Original Paper (arXiv:2405.10808)
1. The Problem
The main problem we face in training LLMs for discriminative tasks, such as classification, is the cost of data labeling. Every data point needs manual annotation by domain experts, and that’s the real bottleneck. I have personally faced this in my own experience working with NASA IMPACT when developing classification models. The most painful point was to wait for the SMEs to label the data which caused long delays - waiting weeks or even months before we could train or retrain a model.
The Traditional Solution:
The usual solution to bring down labeling costs is Active Learning (AL). It lets the model select which samples are most valuable to label, typically based on uncertainty. However, these methods still face two major bottlenecks:
- Cold-Start Problem - The model cannot judge which samples are important without some initial labeled data.

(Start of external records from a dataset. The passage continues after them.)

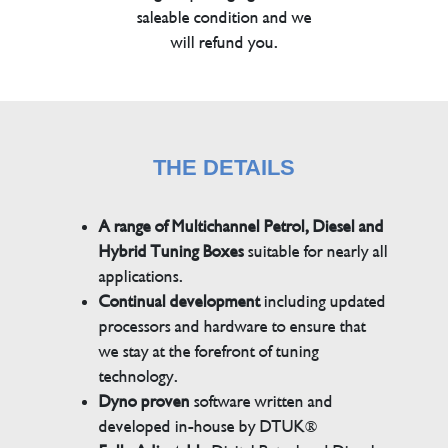
saleable condition and we
will refund you.
THE DETAILS
A range of Multichannel Petrol, Diesel and
Hybrid Tuning Boxes
suitable for nearly all
applications.
Continual development
including updated
processors and hardware to ensure that
we stay at the forefront of tuning
technology.
Dyno proven
software written and
developed in-house by DTUK®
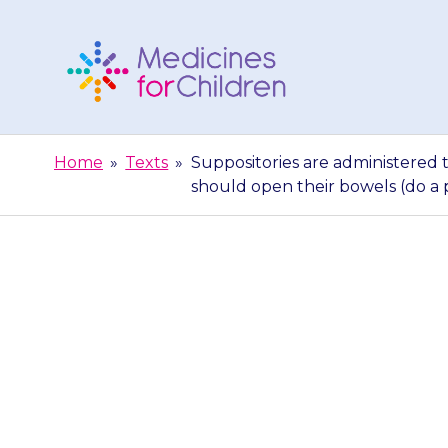
Skip
to
content
Medicines
For
Home
»
Texts
»
Suppositories are administered 
Children
should open their bowels (do a
Suppositories 
into the rectu
their 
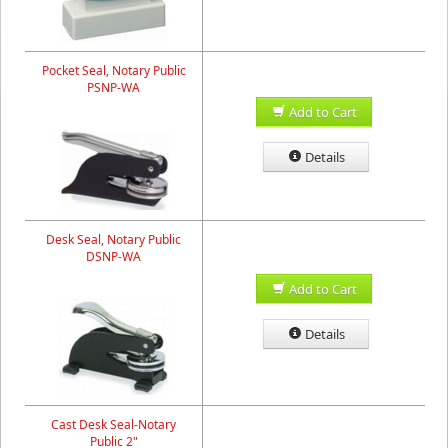
Pocket Seal, Notary Public
PSNP-WA
Add to Cart
Details
Desk Seal, Notary Public
DSNP-WA
Add to Cart
Details
Cast Desk Seal-Notary
Public 2"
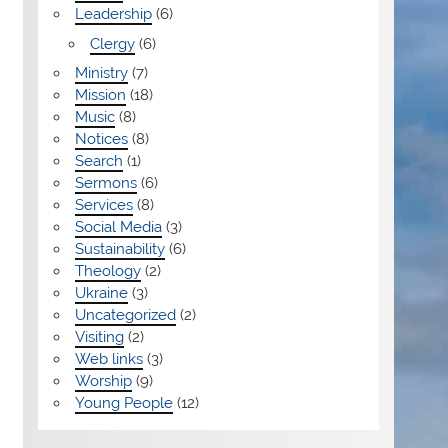
Leadership
(6)
Clergy
(6)
Ministry
(7)
Mission
(18)
Music
(8)
Notices
(8)
Search
(1)
Sermons
(6)
Services
(8)
Social Media
(3)
Sustainability
(6)
Theology
(2)
Ukraine
(3)
Uncategorized
(2)
Visiting
(2)
Web links
(3)
Worship
(9)
Young People
(12)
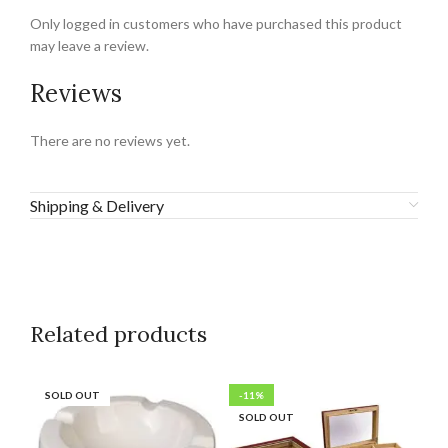
Only logged in customers who have purchased this product
may leave a review.
Reviews
There are no reviews yet.
Shipping & Delivery
Related products
SOLD OUT
-11%
SO
SOLD OUT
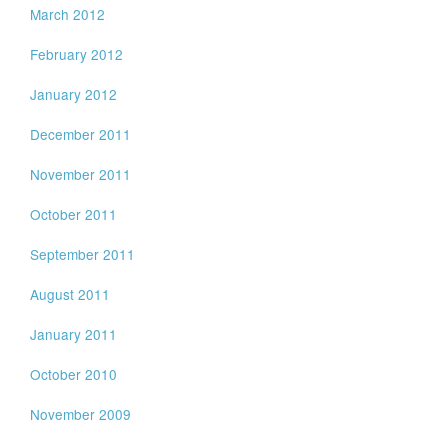
March 2012
February 2012
January 2012
December 2011
November 2011
October 2011
September 2011
August 2011
January 2011
October 2010
November 2009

- Training Delay - Conventional AL retrains models after every selection cycle, slowing down the annotation process.
2. What ActiveLLM Proposes
ActiveLLM proposed using instruction-tuned LLMs (like GPT-4 or Mistral Large) as query models in the active learning loop. Instead of repeatedly retraining, the LLM selects high-impact instances to be labeled from a set of unlabeled examples - no initial labeled data and no iterative training needed.
The paper evaluates two modes:
- Few-Shot Mode (main focus)
- Non-Few-Shot/Iterative Mode
In this review, we focus on the few-shot setting, which is the core contribution of the paper. The non-few-shot mode is used to demonstrate that ActiveLLM can scale to larger datasets and also help other AL methods overcome their cold-start limitations.
3. How It Works
- Unlabeled Data Pool - A set of examples without labels.

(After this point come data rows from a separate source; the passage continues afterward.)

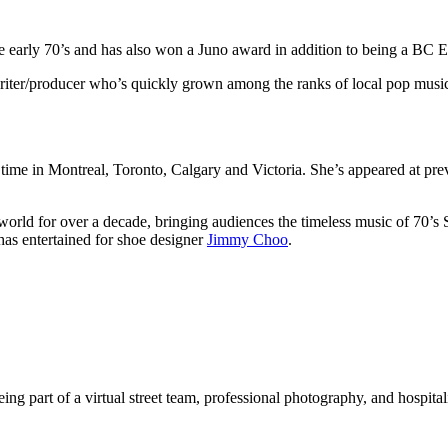
e early 70’s and has also won a Juno award in addition to being a BC 
riter/producer who’s quickly grown among the ranks of local pop musi
time in Montreal, Toronto, Calgary and Victoria. She’s appeared at pr
the world for over a decade, bringing audiences the timeless music of 70
has entertained for shoe designer
Jimmy Choo
.
ing part of a virtual street team, professional photography, and hospitali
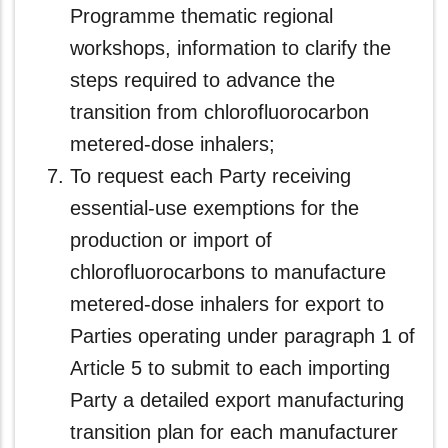
Programme thematic regional
workshops, information to clarify the
steps required to advance the
transition from chlorofluorocarbon
metered-dose inhalers;
To request each Party receiving
essential‑use exemptions for the
production or import of
chlorofluorocarbons to manufacture
metered-dose inhalers for export to
Parties operating under paragraph 1 of
Article 5 to submit to each importing
Party a detailed export manufacturing
transition plan for each manufacturer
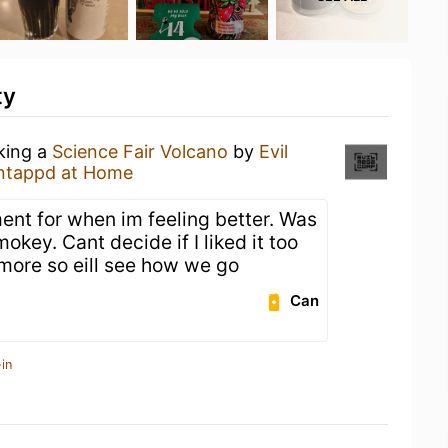
ty
nking a
Science Fair Volcano
by
Evil
ntappd at Home
ement for when im feeling better. Was
okey. Cant decide if I liked it too
 more so eill see how we go
Can
in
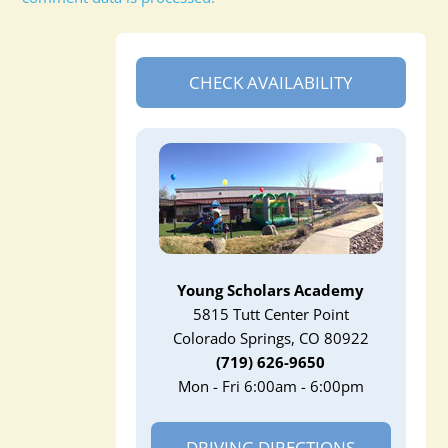
CHECK AVAILABILITY
Young Scholars Academy
5815 Tutt Center Point
Colorado Springs, CO 80922
(719) 626-9650
Mon - Fri 6:00am - 6:00pm
DRIVING DIRECTIONS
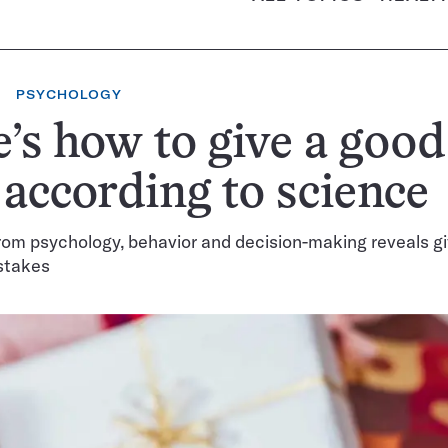
PSYCHOLOGY
’s how to give a good
, according to science
om psychology, behavior and decision-making reveals gif
stakes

- Prompt an LLM - The LLM receives a task description and a batch of unlabeled data.
- LLM Selection - The model selects examples that are diverse or ambiguous.
- Human Annotation - Only those selected examples are labeled by annotators.
- Successor Training - A smaller transformer (like BERT) is fine-tuned on that subset.
Key design note: Both batch size (how many unlabeled examples the LLM sees at once) and selection size (how many examples the LLM picks for human labeling) are treated as hyperparameters - optimized to balance context length and selection quality. The successor model’s training epochs (25) are also tuned for stability in low-data environment.
4. Key Findings
| Parameter | Finding | Explanation |
|---|---|---|
| Prompt Strategy | “Think step by step” (Chain-of-Thought) works best | CoT helps LLM reason over examples without inflating context too much. |
| Batch Size (context limit) | 200 unlabeled examples per prompt gives optimal results | Larger context hurts performance due to LLM’s reasoning degradation with long inputs. |
| Selection Size | Selecting 32 examples per round gives best accuracy | Performance drops between 32-90; increases again after 90 due to larger training data. |
| LLMs Tested | GPT-4, GPT-3.5, o1, Mistral Large, Llama 3, Gemini Ultra, Mixtral | GPT-4 and GPT-3.5 consistently best; Mistral performs better on shorter texts. |
5. Architecture (Best Configuration from the Paper)
Few-Shot Mode (Main Focus):
- LLM (GPT-4) is prompted with 200 unlabeled samples.
- It selects 32 high-impact examples using “Think step by step” reasoning.
- Annotators label those 32 examples.
- BERT/RoBERTa is fine-tuned for 25 epochs.
Non-Few-Shot (Iterative Mode):
- LLM selects 25 examples per iteration, up to ~300 total.
- Used to show ActiveLLM’s ability to overcome the cold-start problem in other AL methods (e.g., BALD, LC, PE).
ActiveLLM Architecture (Few shot mode with best performing hyperparameters)
6. Results and Impact
ActiveLLM:
- Solved the cold-start problem - could even initialize other AL strategies for better performance.
- Required seconds per query instead of hours of retraining.
- Outperformed traditional AL strategies (BALD, Least Confidence, Prediction Entropy, Embedding K-Means) in few-shot tasks.
- Boosted performance of few-shot learners like ADAPET and PERFECT by 17-24%.
- Scalable beyond few-shot - can operate iteratively to expand labeled data intelligently for larger datasets.
7. Limitations
- Context length: It limits the number of examples per query.
- Possible data leakage: The data used in the benchmarking could have already been seen by LLM.
- Privacy risks: Using external APIs results in data exposure during annotation
- LLM-dependent variability - Performance differs across GPT-4, Mistral, and Llama as query models
8. Conclusion
ActiveLLM shows a powerful hybrid design - combining the reasoning ability of LLMs with the efficiency of smaller transformer models. It transforms how we approach annotation: instead of training models to guess uncertainty, we use an LLM’s understanding to pick the right data from the start.